On day 4, stop drinking fruit and vegetable juices and choose 2-3 kinds of fruits and vegetables. When eating fruit, be sure to chew slowly and thoroughly. Vegetables that cannot be eaten raw can be boiled in water before eating, but be careful not to overcook them to avoid destroying vitamins.

On the 5th day, you can eat soft foods such as porridge and noodles, accompanied by vegetables. The diet should be light and avoid meat.

On day 6, you can eat rice, along with vegetables, fish, and small amounts of meat and other protein-rich foods.

On day 7, resume normal diet.

4. Possible situations during fasting

Hunger: You will experience significant physiological hunger during the first 1-2 days of fasting. Try to distract yourself and persevere.

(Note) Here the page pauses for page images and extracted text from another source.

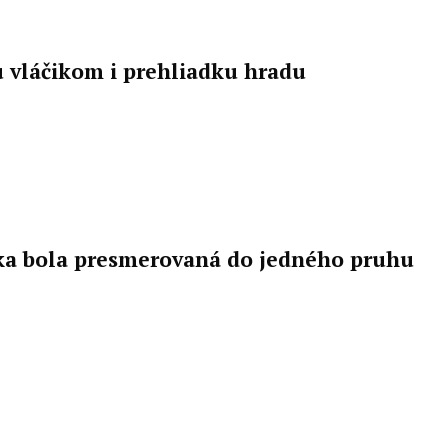
 vláčikom i prehliadku hradu
vka bola presmerovaná do jedného pruhu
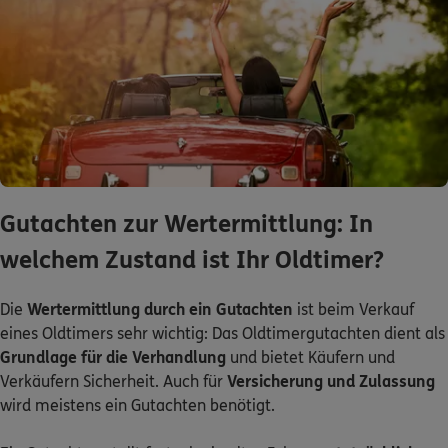
Gutachten zur Wertermittlung: In
welchem Zustand ist Ihr Oldtimer?
Die
Wertermittlung durch ein Gutachten
ist beim Verkauf
eines Oldtimers sehr wichtig: Das Oldtimergutachten dient als
Grundlage für die Verhandlung
und bietet Käufern und
Verkäufern Sicherheit. Auch für
Versicherung und Zulassung
wird meistens ein Gutachten benötigt.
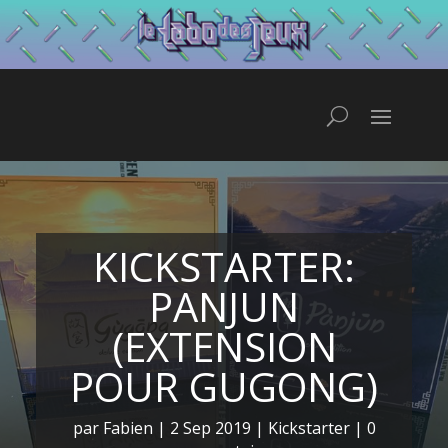
KICKSTARTER:
PANJUN
(EXTENSION
POUR GUGONG)
par
Fabien
|
2 Sep 2019
|
Kickstarter
|
0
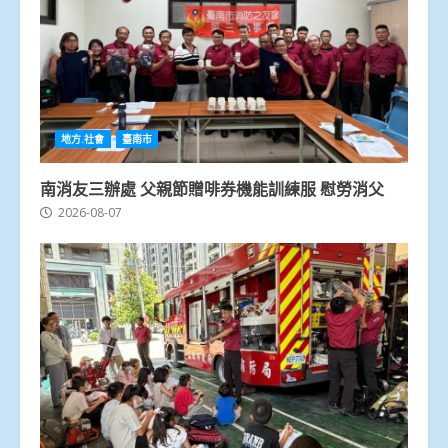
地方.社會
臺南市
南消友三辦處 父親節贈啡券機能訓練服 慰勞消父
2026-08-07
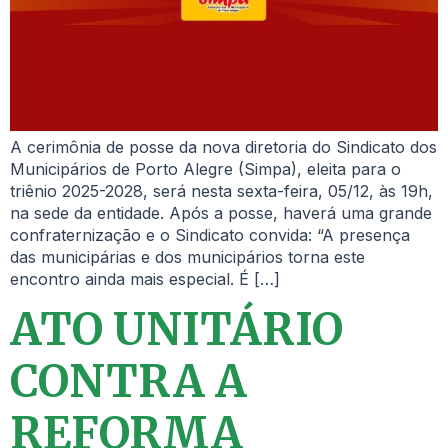
A cerimônia de posse da nova diretoria do Sindicato dos
Municipários de Porto Alegre (Simpa), eleita para o
triênio 2025-2028, será nesta sexta-feira, 05/12, às 19h,
na sede da entidade. Após a posse, haverá uma grande
confraternização e o Sindicato convida: “A presença
das municipárias e dos municipários torna este
encontro ainda mais especial. É […]
ATO UNITÁRIO
CONTRA A
REFORMA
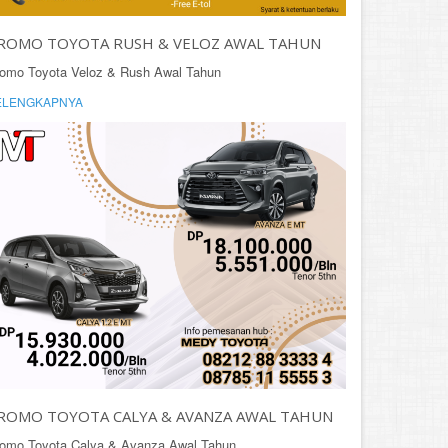
ROMO TOYOTA RUSH & VELOZ AWAL TAHUN
omo Toyota Veloz & Rush Awal Tahun
ELENGKAPNYA
ROMO TOYOTA CALYA & AVANZA AWAL TAHUN
omo Toyota Calya & Avanza Awal Tahun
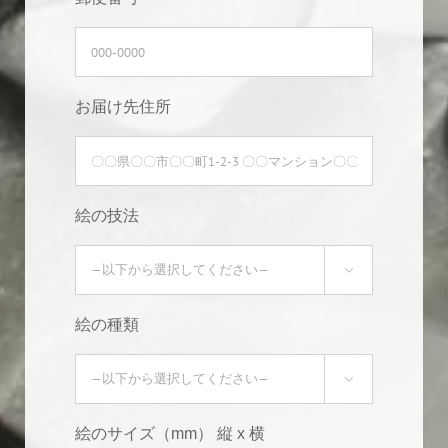
お届け先住所
絵の技法

絵の種類

絵のサイズ（mm） 縦 x 横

Gastrointestinal symptoms: First, diarrhea, which can occur 3 to 5 times a day, or even more, and may last for about a week; second, constipation, with no bowel movement for several days. Don't worry too much, these are normal reactions during fasting.

Fasting must be implemented gradually and not rushed. The first three days are usually a preparatory period, during which food intake should be reduced daily. On the fourth day, you can completely fast, only drinking water or fruit and vegetable juices. Because of the training during the first three days, you won't feel unbearably hungry on the fourth day. During fasting, avoid excessive and strenuous activity, avoid frequent social interaction, and supplement with appropriate amounts of vitamins and trace elements. The duration of fasting should not be too long. Some people claim that fasting can last for a month, but in fact, for most people, such a long period is quite dangerous; generally, 10 days or less is advisable.